RagamWarta.com – Sepanjang tahun 2024, total volume limbah medis dari fasilitas pelayanan kesehatan di bawah Dinas Kesehatan, Pengendalian Penduduk dan Keluarga Berencana (Dinkes PPKB) Trenggalek tercatat mencapai 107.708 kilogram atau lebih dari 107 ton.
Kepala Dinkes PPKB Trenggalek, Sunarto menyampaikan bahwa limbah tersebut berasal dari 2 rumah sakit dan 22 puskesmas milik pemerintah.
Ia menegaskan pentingnya pengelolaan limbah medis yang tepat agar tidak menimbulkan dampak lingkungan maupun kesehatan.
“Data ini menunjukkan produksi sampah medis di Trenggalek cukup signifikan. Karena itu perlu pengelolaan yang benar agar tidak berdampak buruk,” ujar Sunarto, Selasa (2/7/2025).

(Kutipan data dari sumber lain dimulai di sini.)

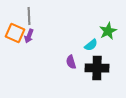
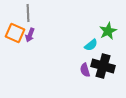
gray line: moved 1 px left, 3 px up
purple arrow: moved 1 px right, 1 px up
purple semicircle: moved 14 px right, 8 px down
black cross: moved 6 px right, 2 px up; rotated 15 degrees clockwise
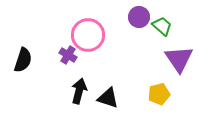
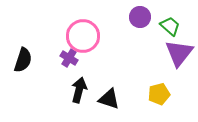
purple circle: moved 1 px right
green trapezoid: moved 8 px right
pink circle: moved 5 px left, 1 px down
purple cross: moved 1 px right, 3 px down
purple triangle: moved 6 px up; rotated 12 degrees clockwise
black arrow: moved 1 px up
black triangle: moved 1 px right, 1 px down
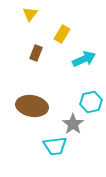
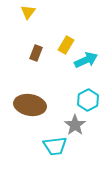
yellow triangle: moved 2 px left, 2 px up
yellow rectangle: moved 4 px right, 11 px down
cyan arrow: moved 2 px right, 1 px down
cyan hexagon: moved 3 px left, 2 px up; rotated 15 degrees counterclockwise
brown ellipse: moved 2 px left, 1 px up
gray star: moved 2 px right, 1 px down
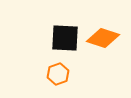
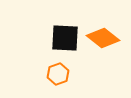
orange diamond: rotated 20 degrees clockwise
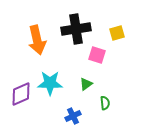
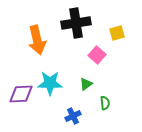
black cross: moved 6 px up
pink square: rotated 24 degrees clockwise
purple diamond: rotated 20 degrees clockwise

Untuk menjamin pengelolaan yang sesuai standar, setiap fasilitas kesehatan di Trenggalek telah dilengkapi dengan Tempat Pengumpulan Sementara Limbah Bahan Berbahaya dan Beracun (TPS LB3).
Limbah-limbah medis tersebut selanjutnya dimusnahkan melalui kerja sama dengan empat perusahaan pengelola limbah resmi, yaitu PT Wastec International, PT Triata Mulia Indonesia, PT Sentra Heksa Laboratorium, dan PT Putra Restu Ibu Abadi.
“Anggaran pengelolaan sampah medis tahun 2024 mencapai Rp725.540.000. Itu belum termasuk limbah dari rumah sakit swasta,” jelas Sunarto.
Ia menambahkan, tanpa penanganan yang memadai, limbah medis berpotensi mencemari lingkungan dan membahayakan masyarakat. Oleh karena itu, pihaknya terus mendorong optimalisasi pengelolaan limbah secara aman, teratur, dan sesuai ketentuan.